▶ WHAT THE EXERCISE ASKS:
All pictures are to be dropped, and the remaining data set down exactly.

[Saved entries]

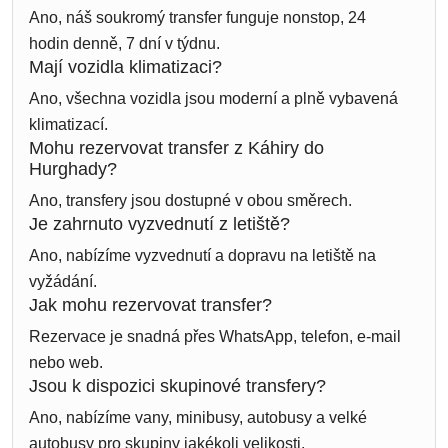
Ano, náš soukromý transfer funguje nonstop, 24
hodin denně, 7 dní v týdnu.
Mají vozidla klimatizaci?
Ano, všechna vozidla jsou moderní a plně vybavená
klimatizací.
Mohu rezervovat transfer z Káhiry do
Hurghady?
Ano, transfery jsou dostupné v obou směrech.
Je zahrnuto vyzvednutí z letiště?
Ano, nabízíme vyzvednutí a dopravu na letiště na
vyžádání.
Jak mohu rezervovat transfer?
Rezervace je snadná přes WhatsApp, telefon, e-mail
nebo web.
Jsou k dispozici skupinové transfery?
Ano, nabízíme vany, minibusy, autobusy a velké
autobusy pro skupiny jakékoli velikosti.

▶ SOLUTION TO THIS TASK:
Ano, náš soukromý transfer funguje nonstop, 24
hodin denně, 7 dní v týdnu.
Mají vozidla klimatizaci?
Ano, všechna vozidla jsou moderní a plně vybavená
klimatizací.
Mohu rezervovat transfer z Káhiry do
Hurghady?
Ano, transfery jsou dostupné v obou směrech.
Je zahrnuto vyzvednutí z letiště?
Ano, nabízíme vyzvednutí a dopravu na letiště na
vyžádání.
Jak mohu rezervovat transfer?
Rezervace je snadná přes WhatsApp, telefon, e-mail
nebo web.
Jsou k dispozici skupinové transfery?
Ano, nabízíme vany, minibusy, autobusy a velké
autobusy pro skupiny jakékoli velikosti.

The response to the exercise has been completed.